Isso está nos livros de História. Mas há pelo menos uma de suas contribuições em outra seção da Biblioteca: a dos livros de Negócios, a Matriz de Eisenhower.
A “Matriz” é uma ferramenta de planejamento que ajuda a classificar a prioridade que as atividades devam ter em nosso dia a dia, classificando-as em dois grupos: as importantes e as urgentes.
Vamos entender a diferença. As urgentes são as que, se não receberem atenção imediata, enfrentaremos consequências desagradáveis logo em seguida. As importantes são aquelas relacionadas aos objetivos do negócio.
As urgentes estão nos níveis tático e operacional (mais nesse segundo), enquanto as importantes no nível estratégico.
Cuidado: TODOS enfrentamos atividades urgentes em um dia de trabalho. É impossível fugir delas, muito menos deixar de enfrentá-las. O segredo está em descobrir suas causas rapidamente, resolvê-las e (aí vem o pulo do gato) voltar imediatamente para as importantes.
É fácil ficar escravo das atividades urgentes. Elas não param de aparecer. Quando retornamos para os temas realmente importantes, nosso poder de resolver problemas aumenta muito. Uma atividade importante, cem por cento resolvida, sem deixar pontas soltas, evita muitas e muitas futuras urgências.
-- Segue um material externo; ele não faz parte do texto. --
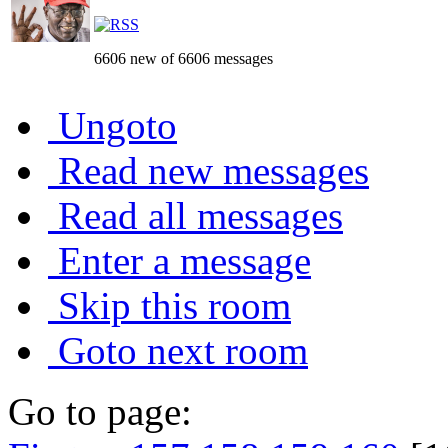
6606 new of 6606 messages
Ungoto
Read new messages
Read all messages
Enter a message
Skip this room
Goto next room
Go to page:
Diferenciar importância e urgência é fundamental. Sem isso, nada feito. Então, invista o tempo necessário para repassar as definições. Se puder fazê-lo junto com os demais envolvidos na solução do problema, melhor.
Vamos voltar então para o Modelo da Matriz de Eisenhower?
Ela separa as importantes e as urgentes em quatro quadrantes, como se dividíssemos uma folha de papel em branco em quatro partes iguais.
1-) Importantes e urgentes;
2-) Importantes, não urgentes;
3-) Não importantes, mas
urgentes;
4-) Nem importantes, nem urgentes.
Vamos entender o que fazer com as atividades, agora que as conhecemos:
1-) Importantes e urgentes: FAÇA AGORA! Assuma pessoalmente a solução do problema e não o solte até que esteja completamente resolvido;
2-) Importantes, não urgentes: AGENDE! Mas não as perca de vista. Importantes, não resolvidos, têm poder de virarem urgentes;
3-) Não importantes, mas urgentes: DELEGUE! Mas não esqueça: quem delega repassa poder. Então, garanta que quem a recebe tenha senso de urgência e recursos suficientes para entender a gravidade do problema;
4-) Nem importantes, nem urgentes: DELETE! É o que diz a Matriz, mas eu tenho receio de indicar desta forma.
Conheço a capacidade que os problemas têm de transformarem-se rapidamente. Prefiro recomendar como fazem os “chefs” de cozinha: RESERVE! (a parte da receita que você vai usar mais tarde). Em outras palavras: dê menos atenção, mas mantenha atenção sobre ela.
Dica final: na tentativa de acelerar soluções é fácil confundir “fazer rápido” com “fazer com pressa“. Fazer rápido é executar de forma planejada, no menor tempo possível. Fazer com pressa é o contrário.
Mais do que tudo, use as conclusões que a Matriz lhe fornece. Ela é conhecida também por Matriz de Decisão de Eisenhower.
Não adianta obter informação de qualidade se não tiver a disposição ou coragem de usá-la.